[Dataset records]
..............................
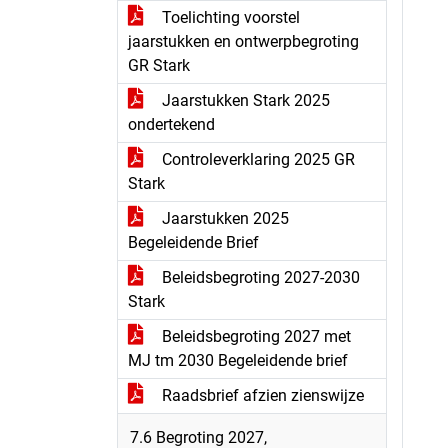
Toelichting voorstel
jaarstukken en ontwerpbegroting
GR Stark
Jaarstukken Stark 2025
ondertekend
Controleverklaring 2025 GR
Stark
Jaarstukken 2025
Begeleidende Brief
Beleidsbegroting 2027-2030
Stark
Beleidsbegroting 2027 met
MJ tm 2030 Begeleidende brief
Raadsbrief afzien zienswijze
7.6 Begroting 2027,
..............................
**Task brief:** Please return each line of the data above in which the word "Begeleidende" occurs.

**Finished task:**
Begeleidende Brief
MJ tm 2030 Begeleidende brief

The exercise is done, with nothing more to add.